# Reusable Grocery Bag Rant



## Garry P (Dec 21, 2008)

I am all for the reusable grocery bags, however it just irritates me that I have to pay $1.00 for them. I understand that the stores didn't get them for free, but they will be saving money by not having to provide me with plastic bags, plus they slap their logo all over the bag so that I can advertise for them with the bag I paid for. At least if I buy it, it should be a plain bag, maybe even something I could decorate in any manner I choose.

So know not only are they saving money by eliminating the express lane (and cashier) and replacing them with U=Scan lanes, but I have to pay for my reusable grocery bag.
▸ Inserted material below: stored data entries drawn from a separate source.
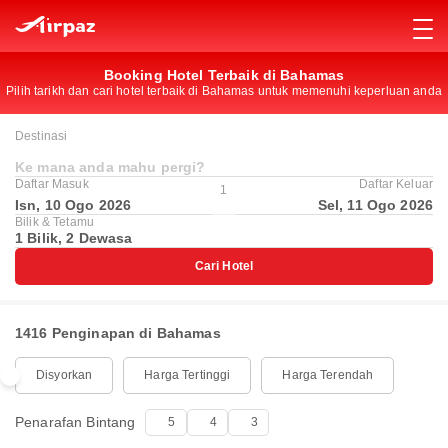
Booking Hotel Terbaik di Bahamas
Pilih tarikh dan cari hotel terbaik di Bahamas untuk memenuhi keperluan anda
Destinasi
Ke mana anda mahu pergi?
Daftar Masuk
Daftar Keluar
1
Isn, 10 Ogo 2026
Sel, 11 Ogo 2026
Bilik & Tetamu
1 Bilik, 2 Dewasa
Cari Hotel
1416 Penginapan di Bahamas
Disyorkan
Harga Tertinggi
Harga Terendah
Penarafan Bintang
5
4
3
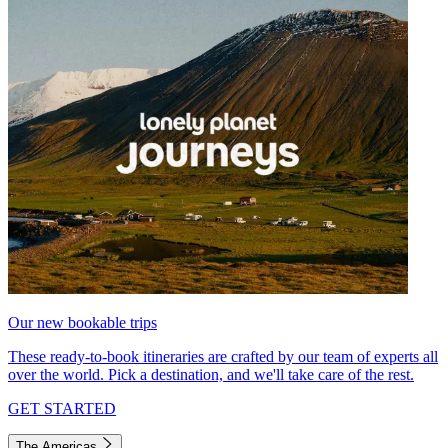
Our new bookable trips
These ready-to-book itineraries are crafted by our team of experts all
over the world. Pick a destination, and we'll take care of the rest.
GET STARTED
The Americas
Seems to me that all of these things that are supposed to enhance my shopping experience are more about reducing overhead for the grocery chain. 

OK rant over


----------



## jebatty (Dec 21, 2008)

If you pickup reusable bags each time you go to the grocery store, rather than remember to bring them with you, does the grocery store still save money? Some stores, especially those in Europe, charge for each bag they give you, and no charge if you bring your own. I think that is what all stores should do in the U.S. 

I have two reusable bags, keep them in the car, but frequently fail to remember to bring them into the store. I'm getting better, but habits are hard to break.


----------



## Tarmsolo60 (Dec 21, 2008)

we have a grocery store here that charges 10 or 12 cents for each bag if you want them, not the heavy reusable ones. My wife is smart enough to keep a few bags in her car, I usually come out with my arms full when I stop in my truck because I won't pay for the cheap bags.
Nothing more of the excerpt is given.